Aurora A site specific TACC3 phosphorylation regulates astral microtubule assembly by stabilizing [gamma]-tubulin ring complex

Astral microtubules emanating from the mitotic centrosomes play pivotal roles in defining cell division axis and tissue morphogenesis. Previous studies have demonstrated that human transforming acidic coiled-coil 3 (TACC3), the most conserved TACC family protein, regulates formation of astral microtubules at centrosomes in vertebrate cells by affecting [gamma]-tubulin ring complex ([gamma]-TuRC) assembly. However, the molecular mechanisms underlying such function were not completely understood. Here, we show that Aurora A site-specific phosphorylation in TACC3 regulates formation of astral microtubules by stabilizing [gamma]-TuRC assembly in human cells.

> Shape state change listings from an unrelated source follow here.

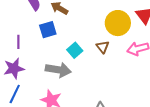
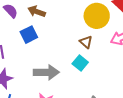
cyan square: (75, 50) -> (80, 63), moved

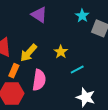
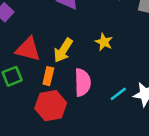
cyan line: (77, 69) -> (118, 94), moved

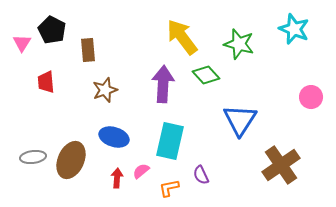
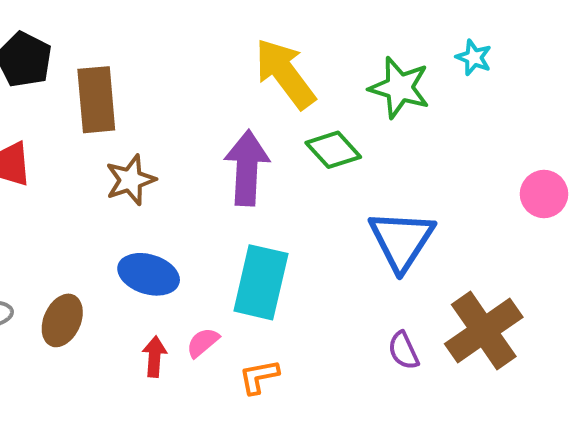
cyan star: (294, 29) -> (474, 57), moved, size x0.6
brown rectangle: (88, 50) -> (96, 100), size x1.4
brown ellipse: (71, 160) -> (62, 320), size x0.7
purple semicircle: (201, 175) -> (403, 351), moved

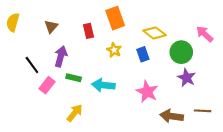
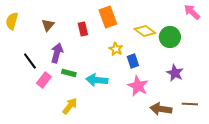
pink arrow: (205, 34) -> (192, 12), moved
yellow star: (114, 50) -> (116, 49), moved
green circle: (181, 52) -> (170, 37), moved
blue rectangle: (143, 54) -> (133, 61), moved

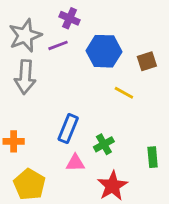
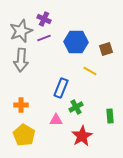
purple cross: (70, 18) -> (44, 19), moved
blue rectangle: (68, 129) -> (61, 88), moved
orange cross: (14, 141) -> (21, 105), moved

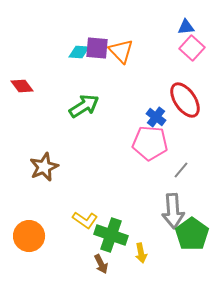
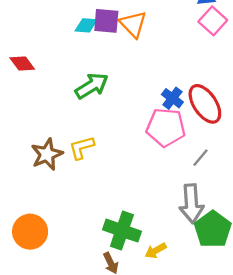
red ellipse: (185, 100) -> (205, 104), moved
yellow L-shape: (85, 220) -> (82, 148), moved, turned 130
yellow arrow: (141, 253) -> (156, 251), turned 72

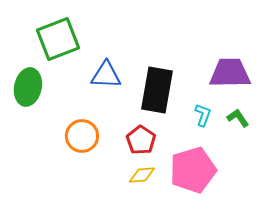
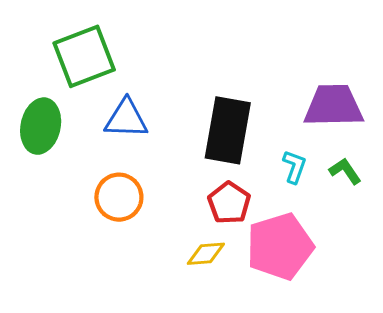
blue triangle: (106, 75) -> (126, 119), moved
red pentagon: (141, 140) -> (229, 203), moved

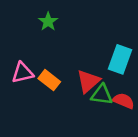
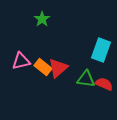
red triangle: (88, 81) -> (58, 68), moved

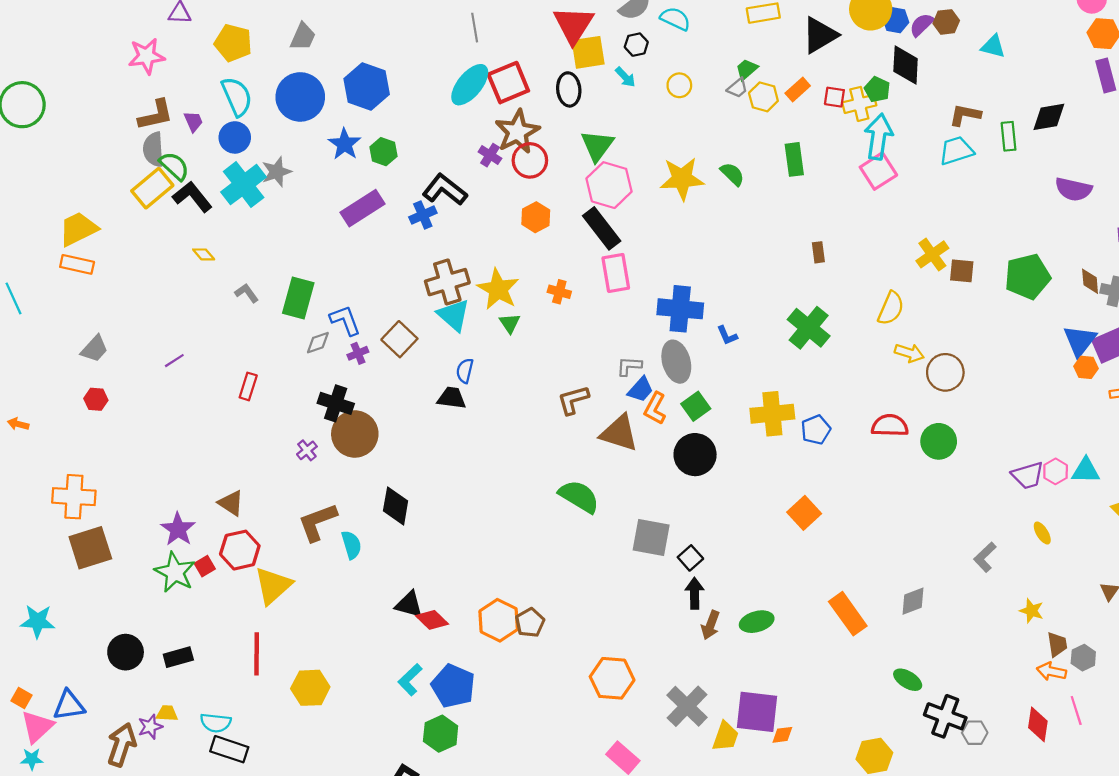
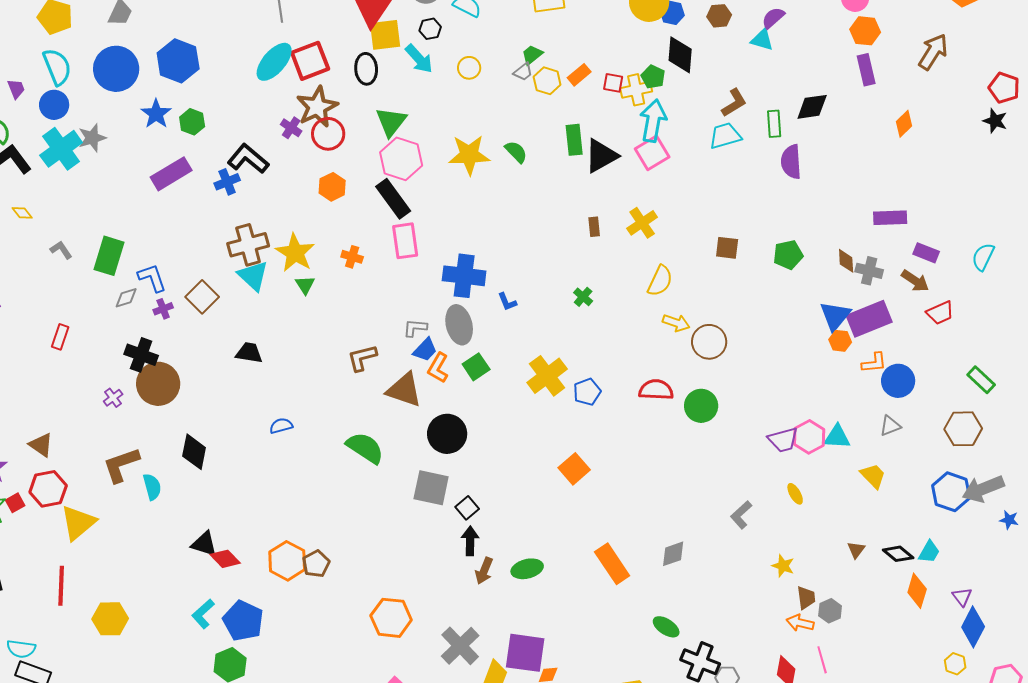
purple semicircle: (922, 25) -> (773, 18), moved
black triangle: (820, 35) -> (601, 156), moved
cyan arrow: (625, 77) -> (419, 59), size x1.5
brown L-shape: (965, 115) -> (734, 103), turned 136
purple semicircle: (1073, 189) -> (791, 162), moved, turned 72
yellow cross: (932, 254) -> (642, 223), moved
green pentagon: (1028, 277) -> (788, 255), size x0.7
green cross: (809, 328) -> (583, 297), size x0.5
blue semicircle: (465, 371) -> (281, 426), moved, turned 60
yellow cross: (772, 414) -> (547, 376), turned -33
black circle: (695, 455) -> (447, 434), moved
pink hexagon: (1056, 471) -> (809, 437), size x1.4

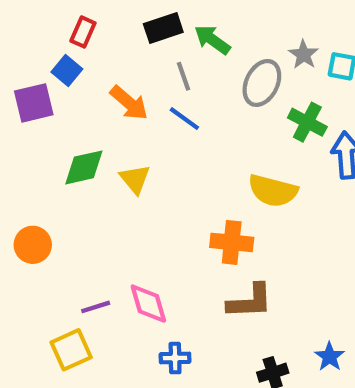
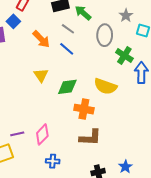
gray star: (304, 54) -> (126, 15), moved
gray line: (183, 76) -> (68, 29), turned -40
gray ellipse: (262, 83) -> (105, 35), turned -30
green diamond: (84, 167) -> (67, 87), moved
pink diamond: (148, 304) -> (42, 134), turned 55

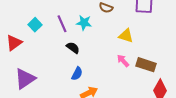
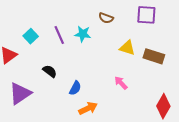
black semicircle: (73, 48) -> (50, 71), moved
pink arrow: (123, 61) -> (121, 83), moved
brown rectangle: (146, 65) -> (154, 56), moved

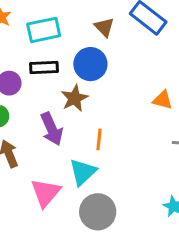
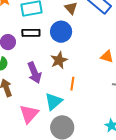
brown star: (75, 98) -> (59, 60), moved
orange line: (99, 139) -> (72, 84), moved

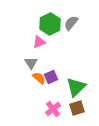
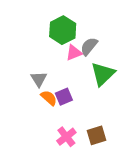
gray semicircle: (71, 23) -> (89, 46), moved
pink triangle: (39, 42) -> (74, 53), moved
green triangle: (76, 87) -> (103, 74), moved

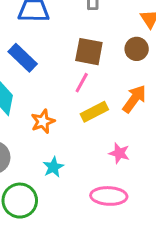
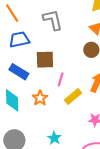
brown square: (89, 52) -> (45, 60), moved
orange star: (43, 121) -> (40, 98), moved

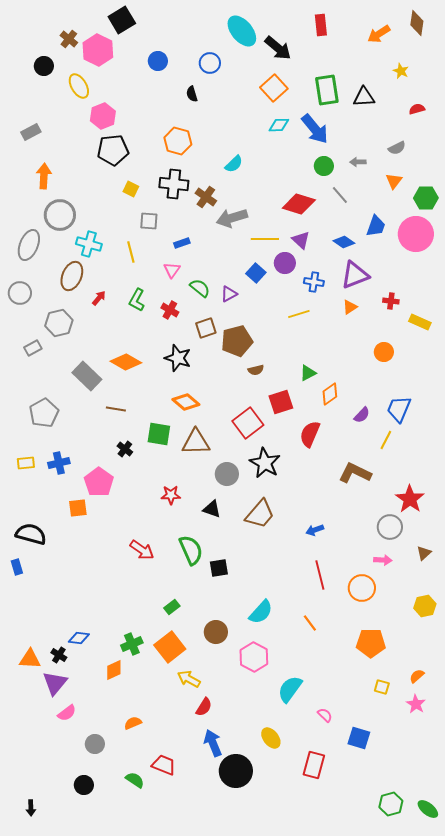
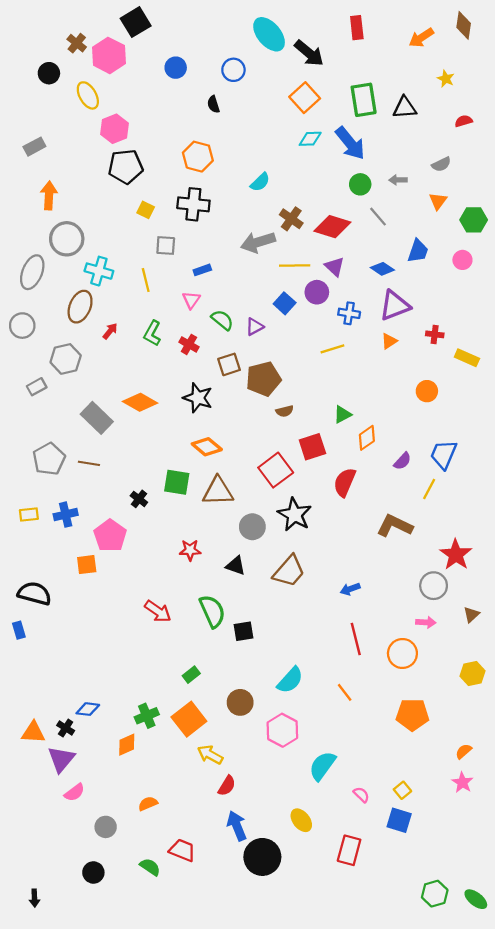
brown cross: (206, 197) -> (291, 219), moved
pink circle: (416, 234) -> (462, 260), size x0.5
brown line: (116, 409) -> (89, 463), moved
yellow square: (382, 687) -> (402, 790), moved, turned 35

Mutation of the most conserved Aurora A targeting site, Ser 558 to alanine (S558A) in TACC3 results in robust loss of astral microtubules and disrupts localization of the [gamma]-tubulin ring complex ([gamma]-TuRC) proteins at the spindle poles. Under similar condition, phospho-mimicking S558D mutation retains astral microtubules and the [gamma]-TuRC proteins in a manner similar to control cells expressed with wild type TACC3. Time-lapse imaging reveals that S558A mutation leads to defects in positioning of the spindle-poles and thereby causes delay in metaphase to anaphase transition. Biochemical results determine that the Ser 558- phosphorylated TACC3 interacts with the [gamma]-TuRC proteins and further, S558A mutation impairs the interaction. We further reveal that the mutation affects the assembly of [gamma]-TuRC from the small complex components. The results demonstrate that TACC3 phosphorylation stabilizes [gamma]- tubulin ring complex assembly and thereby regulates formation of centrosomal asters. They also implicate a potential role of TACC3 phosphorylation in the functional integrity of centrosomes/spindle poles.